Labels: Words and Their Meanings Matter

I’m a black and white person and a linear thinker.  I’ve been told that I’m direct and blunt.  My mother has been described as no nonsense and no frills so I supposed some of it may come from my upbringing.  I’m fairly well organized and I like things to be in order.  I like to have a clear understanding of things.  Labels help us to have an understanding.

I’ve noticed that labels are becoming taboo in 2019.  People don’t want to be labeled.  They say they want to be free.  But what do they want to be free from exactly.  Once something is labeled there are expectations that go along with it.  If you label a container as salt and you put sugar in it you’re pulling a prank.  But if you never label the container the onus is on the person using the container.  The person that filled the container has bypassed their responsibilty for what’s in it.  And they were able to fool you with their prank.

Modern society is removing labels from things such as relationships between men and women, religious beliefs, sexuality, gender and race.  I honestly think that people are disregarding labels because responsibility, expectations and history come with labels.  I think people that don’t like labels are trying to remove themselves from those responsibilities, expectations and history.  They often want to reap the benefits of the good and take no accountability for the bad.

Take the word whore for example.  I’m not one to judge people on their sexuality.  I just don’t see it as a big part of a person’s identity.  It’s just a descriptive word to describe how much a person gets around.  A whore might be a smart, nice person.  I have friends and beloved relatives that can be described  that way.  There have been times when I could be considered one.

However, relabeling whore to “sexually liberated” is a b.s. move.  It’s still the same thing and it still gets you the same penalties or rewards.  Don’t try to sell that behavior as something other than what it is.  A person that gets around is a person that gets around.  If a person doesn’t like the stigma then they need to change the behavior.

I watched a You Tube video recently where a person said that they are not affiliated with any organized religion but they believed in God.  That’s called Agnostic and she didn’t use that word because for some there are negative connotations that go along with that for some people

This woman probably wouldn’t get very far with the people she is trying to share her message with if she presented herself that way.  She then goes on to say that she reads the Bible and she used a lot of language that most would recognize as spiritual or even specifically Christian.  She never called her beliefs anything and she went on to talk about having a relationship with her creator.

All of that is fine but she said that she and her husband had a ministry channel on You Tube.  What are they ministering exactly?  What should we expect from their ministry?  If she and her husbands are leaders of this ministry what can and should we expect from them?  We don’t know because whatever she calls her beliefs is a secret yet she wants us to follow her.  She’s not asking us to follow a religious text that we can read for ourselves and accept or reject or a religion that we can research and choose to be a part of or not before deciding to get involved.

This woman’s ministry is working in shadows.  In fact she didn’t even show her face on her You Tube channel which wasn’t her ministry channel.  Never go to a second location.  The introduction is made in one location to make you feel comfortable.  Second locations are always where the damage takes place.

People are reluctant to label their romantic relationships in modern times.
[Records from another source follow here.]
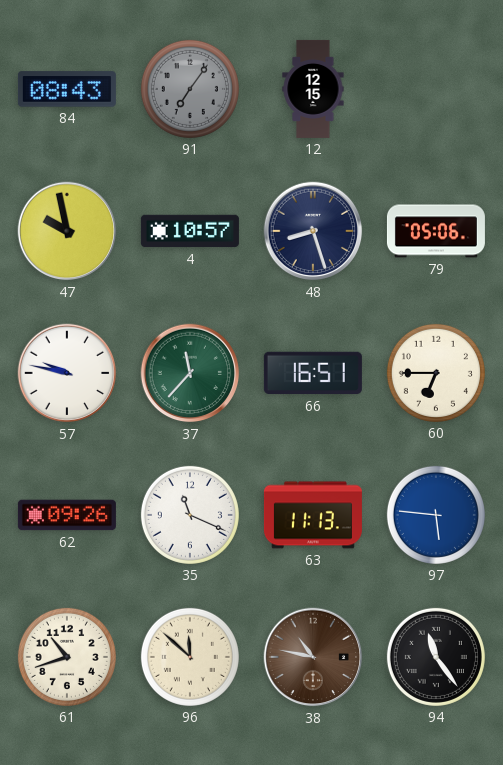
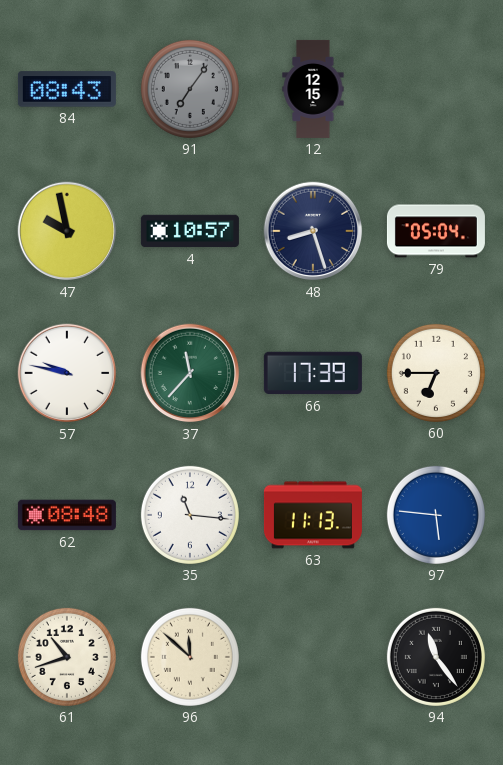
79: 05:06 -> 05:04
66: 16:51 -> 17:39
62: 09:26 -> 08:48
35: 11:19 -> 11:16
38: 10:47 -> none
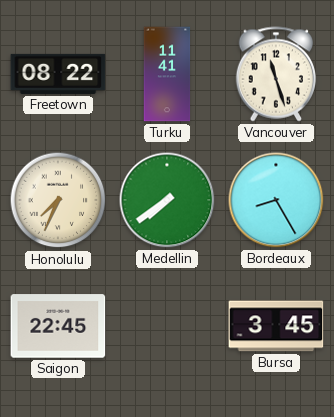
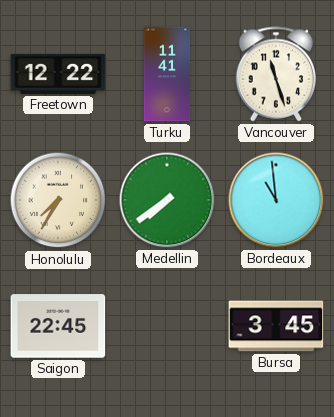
Freetown: 08:22 -> 12:22
Honolulu: 7:34 -> 7:35
Bordeaux: 8:25 -> 10:59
Sugar and salt look alike at first glance.  You probably have to get very close to it to know which is which.  This is the case for many modern relationships.  They look like traditional marriages from a distance.
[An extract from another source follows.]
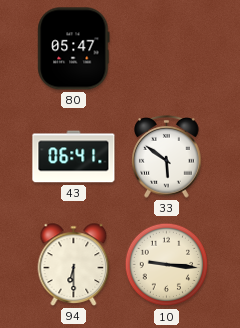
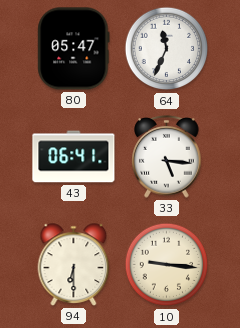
64: none -> 11:34
33: 5:51 -> 5:16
There may be affection, a mortgage, children and other family ties but it’s still not a marriage.  Those types of relationships don’t have the same kind of responsibility that a marriage has.  There is always a backdoor and a lack of responsibility.  Indeed there is a backdoor in a marriage as well but marriage comes with expectations so if a boundary is crossed someone needs to take responsibility for their choices.  Not labeling a relationship takes away responsibilities and leaves doors open.

As far as sexuality is concerned I’ve seen high profile celebrities legally marry people of the opposite sex and refer to themselves as queer.  This is along the same lines as cultural appropriation.  A White performer wants to give themselves and edge and there is a time limit on how long a White performer can imitate urban fashion and dialect and get away with it if that is not genuinely who they are.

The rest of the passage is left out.